Saranno i piccoli gesti a far risvegliare quel punto bianco, il punto puro.
Gli “infedeli”, infatti, rispettavano la sua religione, lo lasciavano stare, gli volevano bene, senza volerlo convertire. La madre del suo amico, una notte che Farhad stava male, gli toccò la fronte, proprio come faceva sua madre quando era bambino…
Saranno i piccoli gesti ad aiutarlo, e del resto, come afferma in prima persona, “ogni volta che conoscevo il diverso, conoscevo me stesso”.
Le visite in Afghanistan diventano sempre più rade, fino al giorno di un altro piccolo gesto.
Un ragazzino sta per farsi esplodere davanti all’auto di militari americani ma all’ultimo momento non riesce a farlo. Farhad era là, chiede al ragazzo cosa fosse successo e si sente rispondere che, al momento di azionare l’esplosivo, aveva visto il viso di un capitano che nel passato gli aveva dato del cibo e non ce l’aveva fatta; “quel maledetto” dice il ragazzino.
Sono i piccoli gesti. Possono meritarsi tutti tutto il male, ma quella persona che lo aveva aiutato, sfamato, no! Il suo volto aveva risvegliato il punto bianco del suo cuore e così, immobile, si era salvato la vita.
Per concludere, racconta la storia di un suo amico che aveva vissuto in Germania per otto lunghi anni e d’improvviso ha deciso di arruolarsi per la guerra in Siria, perdendovi poi la vita.
Perché, vi chiederete voi? É così terribilmente semplice: nessuno nel suo palazzo salutava quel “musulmano”, né un sorriso, né un abbraccio. Nessun piccolo gesto e l’uomo è rimasto solo; forse questa solitudine, quest’indifferenza l’hanno ucciso, non la guerra, quella è stata solo una scusa.
Alla conclusione del racconto, gli studenti erano profondamente colpiti e pieni di voglia di scoprire. Ci sono state domande di ogni tipo e Farhad, con un sorriso e con la sua straordinaria semplicità, ha risposto, raccontando una verità talmente scomoda da diventare trasparente.
Ha raccontato di non poter avere rapporti con suo padre (“vuole proteggermi”, dice lui); la madre gli è ancora vicina mentre i suoi fratelli continuano a vivere quella vita fuori da ogni legalità perché gli interessi economici sono più forti della verità. “Ma dentro di loro so che sanno qual è la verità”, conclude.

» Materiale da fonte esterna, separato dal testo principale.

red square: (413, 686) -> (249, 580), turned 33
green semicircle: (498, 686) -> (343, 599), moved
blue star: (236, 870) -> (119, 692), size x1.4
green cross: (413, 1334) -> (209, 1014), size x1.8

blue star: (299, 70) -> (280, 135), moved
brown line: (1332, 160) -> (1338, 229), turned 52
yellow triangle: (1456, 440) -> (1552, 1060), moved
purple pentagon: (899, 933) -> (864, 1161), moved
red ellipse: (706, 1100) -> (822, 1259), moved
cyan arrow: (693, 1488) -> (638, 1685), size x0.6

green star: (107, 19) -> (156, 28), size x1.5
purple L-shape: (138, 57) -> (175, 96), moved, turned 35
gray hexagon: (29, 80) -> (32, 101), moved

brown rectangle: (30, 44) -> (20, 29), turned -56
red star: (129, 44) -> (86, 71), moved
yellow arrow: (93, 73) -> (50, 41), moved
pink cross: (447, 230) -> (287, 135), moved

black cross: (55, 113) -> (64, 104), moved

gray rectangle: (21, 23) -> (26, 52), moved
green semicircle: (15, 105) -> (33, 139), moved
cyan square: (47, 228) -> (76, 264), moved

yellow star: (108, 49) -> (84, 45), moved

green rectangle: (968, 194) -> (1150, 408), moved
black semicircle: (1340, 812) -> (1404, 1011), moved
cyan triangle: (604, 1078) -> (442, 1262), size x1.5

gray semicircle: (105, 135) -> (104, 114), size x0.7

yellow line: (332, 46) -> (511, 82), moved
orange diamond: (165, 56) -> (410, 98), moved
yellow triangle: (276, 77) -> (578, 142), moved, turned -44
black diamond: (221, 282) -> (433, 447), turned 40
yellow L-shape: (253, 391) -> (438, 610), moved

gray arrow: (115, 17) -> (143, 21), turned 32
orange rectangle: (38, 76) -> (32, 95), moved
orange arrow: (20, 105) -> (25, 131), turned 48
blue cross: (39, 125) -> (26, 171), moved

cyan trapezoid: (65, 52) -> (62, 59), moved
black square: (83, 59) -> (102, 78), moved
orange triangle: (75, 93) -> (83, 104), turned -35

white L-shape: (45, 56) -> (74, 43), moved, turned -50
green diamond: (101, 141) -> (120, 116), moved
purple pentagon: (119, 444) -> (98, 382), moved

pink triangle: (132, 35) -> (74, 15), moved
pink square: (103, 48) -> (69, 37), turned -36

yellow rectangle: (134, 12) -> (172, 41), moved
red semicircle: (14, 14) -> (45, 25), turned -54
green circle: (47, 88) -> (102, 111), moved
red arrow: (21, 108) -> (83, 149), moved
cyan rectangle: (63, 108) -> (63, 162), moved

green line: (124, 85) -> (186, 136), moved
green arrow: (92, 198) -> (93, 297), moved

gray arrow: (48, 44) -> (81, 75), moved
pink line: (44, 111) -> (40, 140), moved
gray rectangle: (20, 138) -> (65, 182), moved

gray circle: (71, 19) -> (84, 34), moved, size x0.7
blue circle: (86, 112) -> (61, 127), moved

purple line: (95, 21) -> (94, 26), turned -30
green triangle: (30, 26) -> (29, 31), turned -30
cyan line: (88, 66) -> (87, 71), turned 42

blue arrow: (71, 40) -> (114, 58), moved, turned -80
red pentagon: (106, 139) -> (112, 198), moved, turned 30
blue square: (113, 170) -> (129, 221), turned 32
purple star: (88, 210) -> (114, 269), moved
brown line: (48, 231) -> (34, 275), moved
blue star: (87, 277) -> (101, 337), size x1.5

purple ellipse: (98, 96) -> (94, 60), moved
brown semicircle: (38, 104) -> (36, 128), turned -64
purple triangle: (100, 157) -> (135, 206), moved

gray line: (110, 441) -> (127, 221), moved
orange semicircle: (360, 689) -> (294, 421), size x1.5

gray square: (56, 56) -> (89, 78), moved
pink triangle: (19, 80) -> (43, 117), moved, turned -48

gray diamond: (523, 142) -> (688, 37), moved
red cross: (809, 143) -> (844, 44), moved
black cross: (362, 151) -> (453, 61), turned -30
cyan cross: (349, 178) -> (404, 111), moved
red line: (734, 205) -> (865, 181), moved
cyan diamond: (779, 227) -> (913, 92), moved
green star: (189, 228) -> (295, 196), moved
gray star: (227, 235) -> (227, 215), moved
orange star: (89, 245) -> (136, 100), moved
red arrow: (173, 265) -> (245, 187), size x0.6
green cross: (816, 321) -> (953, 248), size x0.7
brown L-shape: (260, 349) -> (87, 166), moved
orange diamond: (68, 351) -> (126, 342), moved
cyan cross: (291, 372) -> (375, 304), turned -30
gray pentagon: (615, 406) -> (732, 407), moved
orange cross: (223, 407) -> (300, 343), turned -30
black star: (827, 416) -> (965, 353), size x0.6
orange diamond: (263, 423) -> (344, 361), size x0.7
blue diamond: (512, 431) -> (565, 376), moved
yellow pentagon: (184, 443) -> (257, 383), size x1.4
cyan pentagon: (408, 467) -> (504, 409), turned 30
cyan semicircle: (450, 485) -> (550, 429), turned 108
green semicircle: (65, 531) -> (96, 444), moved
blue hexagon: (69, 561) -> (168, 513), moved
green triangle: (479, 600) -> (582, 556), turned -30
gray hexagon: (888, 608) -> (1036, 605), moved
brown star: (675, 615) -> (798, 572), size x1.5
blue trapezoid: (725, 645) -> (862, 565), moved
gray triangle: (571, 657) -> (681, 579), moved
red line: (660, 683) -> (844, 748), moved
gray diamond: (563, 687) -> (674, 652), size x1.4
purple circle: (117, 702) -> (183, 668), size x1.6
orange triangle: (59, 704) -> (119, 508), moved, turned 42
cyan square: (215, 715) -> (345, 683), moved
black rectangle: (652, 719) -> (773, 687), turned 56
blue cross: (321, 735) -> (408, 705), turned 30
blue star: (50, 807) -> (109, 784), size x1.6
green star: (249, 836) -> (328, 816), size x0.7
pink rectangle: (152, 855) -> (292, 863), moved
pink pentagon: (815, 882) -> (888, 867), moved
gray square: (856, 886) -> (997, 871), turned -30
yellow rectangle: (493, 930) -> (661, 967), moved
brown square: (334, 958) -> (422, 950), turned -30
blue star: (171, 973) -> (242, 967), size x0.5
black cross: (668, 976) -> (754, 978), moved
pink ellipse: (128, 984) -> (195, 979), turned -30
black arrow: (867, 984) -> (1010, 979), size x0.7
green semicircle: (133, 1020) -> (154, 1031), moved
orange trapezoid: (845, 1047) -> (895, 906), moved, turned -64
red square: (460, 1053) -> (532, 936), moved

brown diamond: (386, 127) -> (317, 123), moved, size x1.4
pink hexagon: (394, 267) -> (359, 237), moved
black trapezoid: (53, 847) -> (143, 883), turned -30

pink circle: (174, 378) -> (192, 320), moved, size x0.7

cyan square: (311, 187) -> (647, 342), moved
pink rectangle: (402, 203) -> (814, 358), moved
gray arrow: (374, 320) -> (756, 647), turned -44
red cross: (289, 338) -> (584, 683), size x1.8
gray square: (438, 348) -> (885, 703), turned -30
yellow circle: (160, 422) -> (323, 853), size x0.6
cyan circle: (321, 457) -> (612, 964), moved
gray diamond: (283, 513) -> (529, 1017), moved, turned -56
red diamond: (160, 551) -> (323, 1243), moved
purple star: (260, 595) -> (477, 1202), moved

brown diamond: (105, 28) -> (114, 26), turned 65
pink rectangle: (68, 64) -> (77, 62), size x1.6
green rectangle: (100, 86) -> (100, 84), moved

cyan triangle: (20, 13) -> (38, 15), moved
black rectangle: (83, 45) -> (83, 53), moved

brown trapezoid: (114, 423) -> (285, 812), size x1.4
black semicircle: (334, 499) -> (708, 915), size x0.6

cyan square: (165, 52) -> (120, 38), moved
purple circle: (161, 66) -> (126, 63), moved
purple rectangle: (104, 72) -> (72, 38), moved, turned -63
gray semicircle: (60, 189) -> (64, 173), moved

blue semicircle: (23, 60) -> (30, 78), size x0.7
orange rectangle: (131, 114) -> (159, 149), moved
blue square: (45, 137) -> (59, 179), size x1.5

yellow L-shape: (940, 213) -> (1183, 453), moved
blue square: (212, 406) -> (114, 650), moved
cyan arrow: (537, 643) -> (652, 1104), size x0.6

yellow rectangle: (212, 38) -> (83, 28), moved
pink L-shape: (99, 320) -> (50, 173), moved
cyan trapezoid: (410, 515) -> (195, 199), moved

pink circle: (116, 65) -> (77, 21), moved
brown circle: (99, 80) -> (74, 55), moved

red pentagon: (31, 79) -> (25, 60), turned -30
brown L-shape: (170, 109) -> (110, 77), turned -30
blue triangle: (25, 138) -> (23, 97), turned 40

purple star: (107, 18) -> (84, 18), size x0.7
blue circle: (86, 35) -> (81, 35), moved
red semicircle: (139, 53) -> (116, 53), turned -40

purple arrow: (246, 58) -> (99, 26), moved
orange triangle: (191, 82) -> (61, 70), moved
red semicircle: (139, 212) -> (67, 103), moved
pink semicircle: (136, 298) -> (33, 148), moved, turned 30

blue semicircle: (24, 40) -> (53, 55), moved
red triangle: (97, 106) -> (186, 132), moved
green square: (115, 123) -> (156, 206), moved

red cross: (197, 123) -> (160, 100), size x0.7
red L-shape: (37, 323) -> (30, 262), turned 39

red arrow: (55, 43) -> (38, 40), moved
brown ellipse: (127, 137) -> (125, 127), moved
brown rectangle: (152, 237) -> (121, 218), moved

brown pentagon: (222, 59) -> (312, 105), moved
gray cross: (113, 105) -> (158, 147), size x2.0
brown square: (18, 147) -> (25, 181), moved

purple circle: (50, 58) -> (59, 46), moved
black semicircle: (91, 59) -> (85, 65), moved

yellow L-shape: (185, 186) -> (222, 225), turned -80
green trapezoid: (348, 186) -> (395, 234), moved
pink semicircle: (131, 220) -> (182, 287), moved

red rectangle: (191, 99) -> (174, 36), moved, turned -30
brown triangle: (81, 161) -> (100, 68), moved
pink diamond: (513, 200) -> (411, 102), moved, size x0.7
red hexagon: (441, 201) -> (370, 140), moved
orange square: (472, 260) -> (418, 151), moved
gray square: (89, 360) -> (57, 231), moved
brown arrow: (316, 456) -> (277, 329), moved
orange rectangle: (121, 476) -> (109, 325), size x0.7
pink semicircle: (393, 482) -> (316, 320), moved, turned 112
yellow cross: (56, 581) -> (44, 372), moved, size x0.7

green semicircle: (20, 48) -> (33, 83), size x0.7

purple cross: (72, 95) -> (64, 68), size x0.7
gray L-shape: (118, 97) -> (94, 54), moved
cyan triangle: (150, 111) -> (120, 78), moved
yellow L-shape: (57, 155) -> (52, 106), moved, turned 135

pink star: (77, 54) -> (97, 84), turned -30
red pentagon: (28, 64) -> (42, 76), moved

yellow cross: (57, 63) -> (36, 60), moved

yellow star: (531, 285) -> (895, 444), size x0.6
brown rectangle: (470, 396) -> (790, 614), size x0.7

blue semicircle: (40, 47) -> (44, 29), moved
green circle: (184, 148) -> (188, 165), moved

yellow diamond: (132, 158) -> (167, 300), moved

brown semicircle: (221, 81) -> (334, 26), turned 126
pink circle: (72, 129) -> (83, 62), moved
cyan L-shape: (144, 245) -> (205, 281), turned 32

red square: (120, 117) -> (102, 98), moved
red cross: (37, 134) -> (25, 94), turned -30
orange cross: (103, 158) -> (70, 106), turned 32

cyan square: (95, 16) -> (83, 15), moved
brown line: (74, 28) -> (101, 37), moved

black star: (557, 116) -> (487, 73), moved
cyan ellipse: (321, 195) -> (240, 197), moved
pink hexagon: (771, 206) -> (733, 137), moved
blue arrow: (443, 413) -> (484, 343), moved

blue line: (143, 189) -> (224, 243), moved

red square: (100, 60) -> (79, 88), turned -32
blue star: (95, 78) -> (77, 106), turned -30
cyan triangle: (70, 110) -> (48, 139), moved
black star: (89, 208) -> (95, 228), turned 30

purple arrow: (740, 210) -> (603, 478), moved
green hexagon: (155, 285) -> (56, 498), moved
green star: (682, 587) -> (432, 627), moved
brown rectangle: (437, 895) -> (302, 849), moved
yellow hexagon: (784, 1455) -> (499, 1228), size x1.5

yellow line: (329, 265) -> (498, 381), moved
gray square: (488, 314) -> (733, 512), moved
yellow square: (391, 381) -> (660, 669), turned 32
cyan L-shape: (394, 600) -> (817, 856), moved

Facciamo caso alle piccole cose, risvegliamo il punto bianco del nostro cuore, non è scontato; l’indifferenza uccide e le diversità che tanto enfatizziamo sono solo stupide convenzioni.
Non fidiamoci delle notizie passate al telegiornale, a volte sono talmente travisate per interessi economici e politici che neanche riusciamo ad immaginare la nebbia che le circonda.

Conosciamo il diverso, così saremo capaci di imparare a conoscere noi stessi.

L’evento è stato possibile grazie alla professoressa Cristina Morandi che si è messa in contatto con Bitani, e che, con l’aiuto della professoressa Elisabetta Pieri, ha dato vita a questa esperienza straordinaria che ha entusiasmato e coinvolto noi tutti.